Tamiya DT03 Neo fighter Buggy Build and Review

At the recent Nuremberg model fair Tamiya released a range of new models including the latest offroad racer chassis such...

At the recent Nuremberg model fair Tamiya released a range of new models including the latest offroad racer chassis such as the TRF503. At the other end of the buggy market was the DT03 Neo Fighter buggy, an entry level 2WD buggy succeeding the popular DT02 chassis that has been released in a range of guises over the last 7 years.

So like the TT02, this car is an important model for Tamiya, it will be around for some time and it will be many peoples first off road car. I was really keen to take a closer look and as soon as it was available here Fusion Hobbies dispatched the DT03 Neo fighter Buggy to my door :)

Getting started

The Manual is Typical Tamiya quality, but it is always a good idea to give it a quick read and check you have all of the needed tools to start the build. You will need
  • Phillips drivers (Std and a smaller one for the Diff screws)
  • Cutters (For the sprues)
  • Tamiya Wrench (included)
  • 1.5 mm Hex head driver (There is an alan key included)
  • Sharp knife (to cut off any excess plastic)


The kit includes bushings which are fine for most casual users, however bearings really help a car run better. They increase running time, overall speed and also dont wear down. I intend to do a lot of running / racing and testing with this car so I included them in my build. You will need the following bearings,
  • 14 X 1150 bearings (Note this is the same as the DT02).
You can buy them here

So lets get on with the build.

Step 1 - Chassis Foam

This is molded in the Tamiya re-enforced hard plastic
The chassis parts are reminiscent of the Tamiya TL01, two long sections that need to be screwed together. This replaces the tub that was used in the DT02, and this monocoque design will provide a very stiff and light frame for the car to be built around. This stage you just need to First up we need to simply add some foam sponge to the new chassis parts. 

This is to stop the battery moving around. I only added one piece on the front and rear to stop the battery hitting the plastic. I will use more foam later as a tuning aid so I can move the battery to tune the car.

Tip - Positioning the battery is an important tuning aid for any car, moving a battery forward and backwards in the chassis can make a large impact on the weight distribution, especially as the battery is the heaviest component in the car.

Step 2 - Attaching chassis halves

Nice and simple, and the chassis snugly fits together, thanks to the legendary Tamiya quality. There are only 3 screw needed to attach this together at this stage, although by the end of the build there will be many more attached to the chassis to hold it firm. Once they are all seated, just tighten them down, ensuring you do not warp the chassis.

Step 3 - Front stays.

The new chassis has front stays which you will attach the front tower. They are made from the normal plastic and attach on the rigid chassis. This will help soak some of the impact when you land a jump.

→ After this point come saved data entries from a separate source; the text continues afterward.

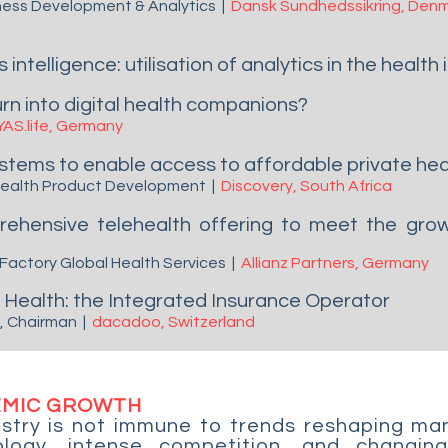
siness Development & Analytics
|
Dansk Sundhedssikring,
Denm
intelligence: utilisation of analytics in the health
rn into digital health companions?
YAS.life, Germany
stems to enable access to affordable private he
 Health Product Development
|
Discovery, South Africa
hensive telehealth offering to meet the growi
 Factory Global Health Services
|
Allianz Partners,
Germany
 & Health: the Integrated Insurance Operator
O, Chairman
|
dacadoo, Switzerland
EMIC GROWTH
stry is not immune to trends reshaping man
logy, intense competition, and changing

Ensure you use the 15mm screw in the lower left screw hole, as this screw also fits across both chassis halves.

Step 4 - The Servo saver / Mount

Ensure Make sure the servo is centre on the mount.
The DT03 has a centrally mounted front servo. The design of this is a big improvement over the DT02. The new design still gives you a direct steering system instead of a bell crank, but now you have turnbuckles that are even length, ensuring steering throw is better.

Note - Take care to ensure that you fit the mount the right way around, with the short gap at the end where the servo spline is.

One thing to do here is to fit 4 screws in the servo mount. The instructions show 2 screws, but it will be more secure with 4 screws.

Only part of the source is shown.